Consider the data in the file body.sav again. Researchers want to know if for female participants,
there is a relationship between hip girth and waist girth.
(a) (2 marks) What are the two variables you will need to include in your analysis? Which
subgroup is being examined in this question?
(b) (4 marks) Select the participants who are female. Use an appropriate graph to display the
relationship between the two variables identified in part (a) for these participants. Label the
axes correctly, include units of measure and provide an appropriate title. Include your name
in the title of your graph.
(c) (4 marks) From the graph in part (b), describe (in no more than 30 words) the form, direction
and scatter of this relationship, and identify any outliers.
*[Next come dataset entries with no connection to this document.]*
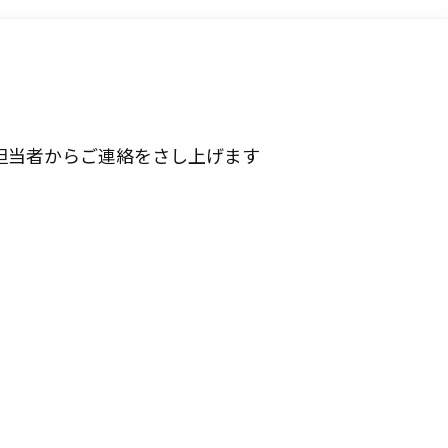
担当者からご連絡をさし上げます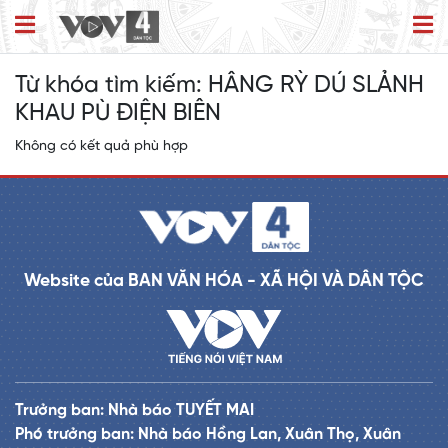
Từ khóa tìm kiếm:
HÂNG RỲ DÚ SLẢNH
KHAU PÙ ĐIỆN BIÊN
Không có kết quả phù hợp
Website của BAN VĂN HÓA - XÃ HỘI VÀ DÂN TỘC
Trưởng ban: Nhà báo TUYẾT MAI
Phó trưởng ban: Nhà báo Hồng Lan, Xuân Thọ, Xuân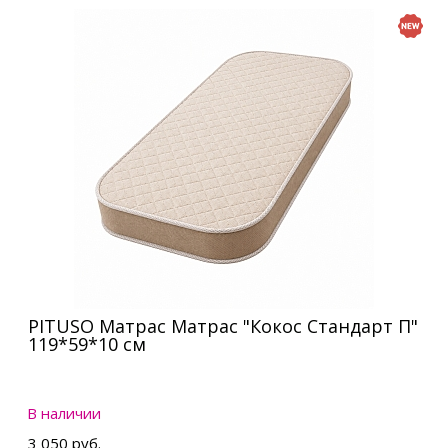
PITUSO Матрас Матрас "Кокос Стандарт П"
119*59*10 см
В наличии
3 050 руб.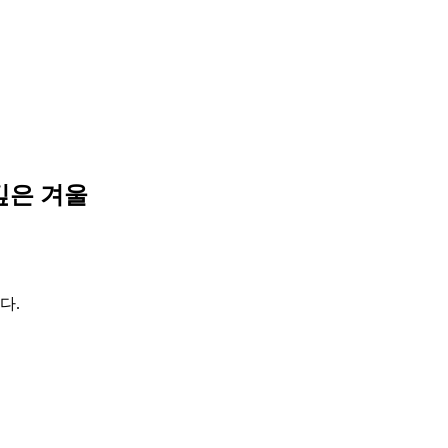
깊은 겨울
다.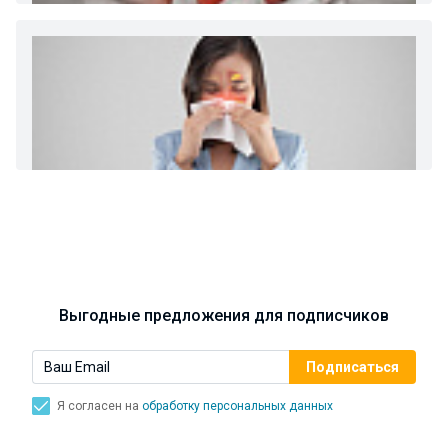
хронический нефриты)
Ларингит: все о ларингите и его лечении. Как
спасти свой голос.
Синусит - воспаление придаточных пазух носа.
Симптомы, лечение, профилактика.
Выгодные предложения для подписчиков
Я согласен на
обработку персональных данных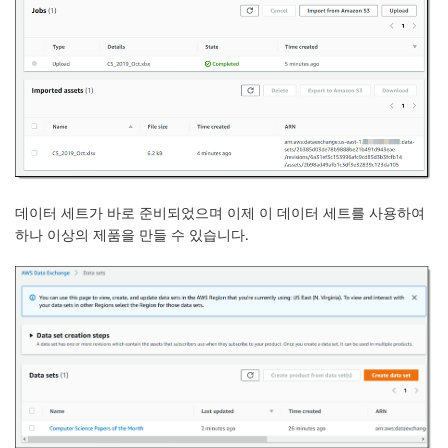
데이터 세트가 바로 준비되었으며 이제 이 데이터 세트를 사용하여
하나 이상의 제품을 만들 수 있습니다.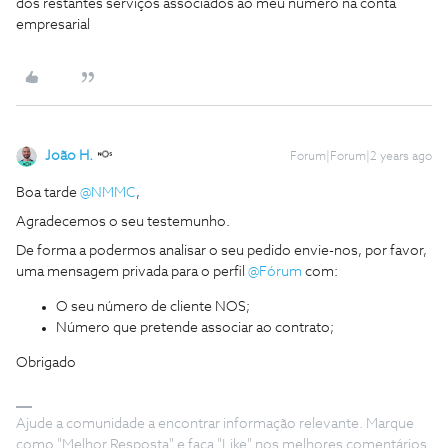
dos restantes serviços associados ao meu numero na conta
empresarial
João H.
Forum|Forum|2 years ago
Boa tarde
@NMMC
,
Agradecemos o seu testemunho.
De forma a podermos analisar o seu pedido envie-nos, por favor,
uma mensagem privada para o perfil
@Fórum
com:
O seu número de cliente NOS;
Número que pretende associar ao contrato;
Obrigado
Ajude a comunidade a encontrar informação relevante. Marque
como "Melhor Resposta" e faça "Like" nos melhores comentários.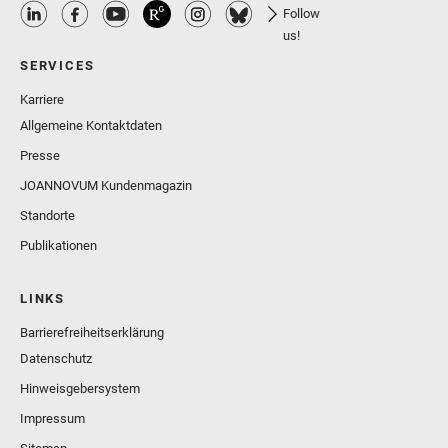
Follow
us!
SERVICES
Karriere
Allgemeine Kontaktdaten
Presse
JOANNOVUM Kundenmagazin
Standorte
Publikationen
LINKS
Barrierefreiheitserklärung
Datenschutz
Hinweisgebersystem
Impressum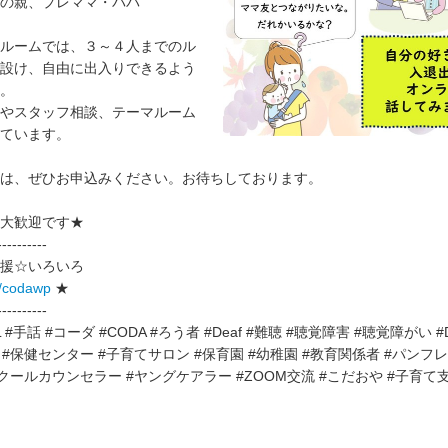
の親、プレママ・パパ
ルームでは、３～４人までのル
設け、自由に出入りできるよう
。
やスタッフ相談、テーマルーム
ています。
は、ぜひお申込みください。お待ちしております。
大歓迎です★
----------
援☆いろいろ
nk/codawp
★
----------
 #手話 #コーダ #CODA #ろう者 #Deaf #難聴 #聴覚障害 #聴覚障がい #Dea
 #保健センター #子育てサロン #保育園 #幼稚園 #教育関係者 #パンフレ
スクールカウンセラー #ヤングケアラー #ZOOM交流 #こだおや #子育て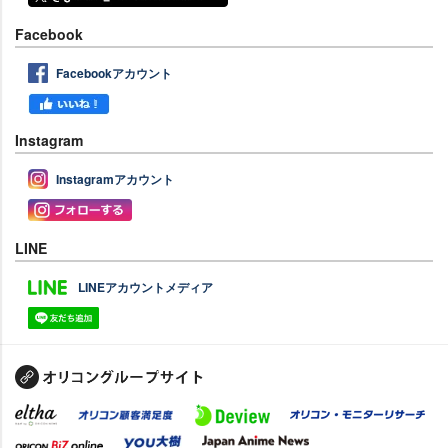
Facebook
Facebookアカウント
Instagram
Instagramアカウント
LINE
LINEアカウントメディア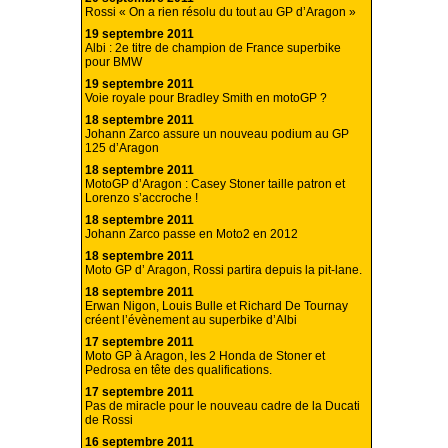
Rossi « On a rien résolu du tout au GP d’Aragon »
19 septembre 2011
Albi : 2e titre de champion de France superbike
pour BMW
19 septembre 2011
Voie royale pour Bradley Smith en motoGP ?
18 septembre 2011
Johann Zarco assure un nouveau podium au GP
125 d’Aragon
18 septembre 2011
MotoGP d’Aragon : Casey Stoner taille patron et
Lorenzo s’accroche !
18 septembre 2011
Johann Zarco passe en Moto2 en 2012
18 septembre 2011
Moto GP d’ Aragon, Rossi partira depuis la pit-lane.
18 septembre 2011
Erwan Nigon, Louis Bulle et Richard De Tournay
créent l’évènement au superbike d’Albi
17 septembre 2011
Moto GP à Aragon, les 2 Honda de Stoner et
Pedrosa en tête des qualifications.
17 septembre 2011
Pas de miracle pour le nouveau cadre de la Ducati
de Rossi
16 septembre 2011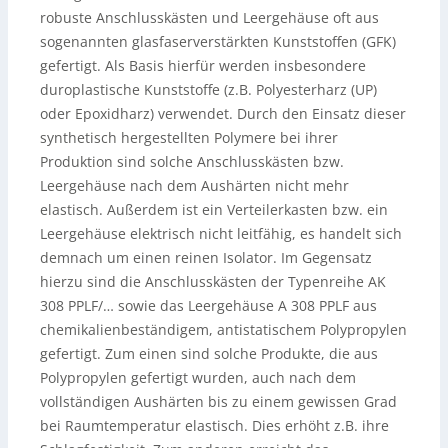
robuste Anschlusskästen und Leergehäuse oft aus
sogenannten glasfaserverstärkten Kunststoffen (GFK)
gefertigt. Als Basis hierfür werden insbesondere
duroplastische Kunststoffe (z.B. Polyesterharz (UP)
oder Epoxidharz) verwendet. Durch den Einsatz dieser
synthetisch hergestellten Polymere bei ihrer
Produktion sind solche Anschlusskästen bzw.
Leergehäuse nach dem Aushärten nicht mehr
elastisch. Außerdem ist ein Verteilerkasten bzw. ein
Leergehäuse elektrisch nicht leitfähig, es handelt sich
demnach um einen reinen Isolator. Im Gegensatz
hierzu sind die Anschlusskästen der Typenreihe AK
308 PPLF/… sowie das Leergehäuse A 308 PPLF aus
chemikalienbeständigem, antistatischem Polypropylen
gefertigt. Zum einen sind solche Produkte, die aus
Polypropylen gefertigt wurden, auch nach dem
vollständigen Aushärten bis zu einem gewissen Grad
bei Raumtemperatur elastisch. Dies erhöht z.B. ihre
(d) (4 marks) Calculate an appropriate statistic to measure only the strength of the relationship
between the two variables for these participants.
Interpret this statistic.
(e) (4 marks) Use SPSS to find the equation of the regression line which could be used to predict
the waist girth from the participants hip girth for females only.
State the equation and include this line on the graph produced in part (b).
(f) (4 marks) Using the information found in part (e), interpret the following:
The intercept of the regression line
The slope of the regression line
(g) (2 marks) Using the regression equation from part (e), predict the waist girth of a female who
has a hip girth of 70cm.
Would you expect this to be an accurate prediction? Why?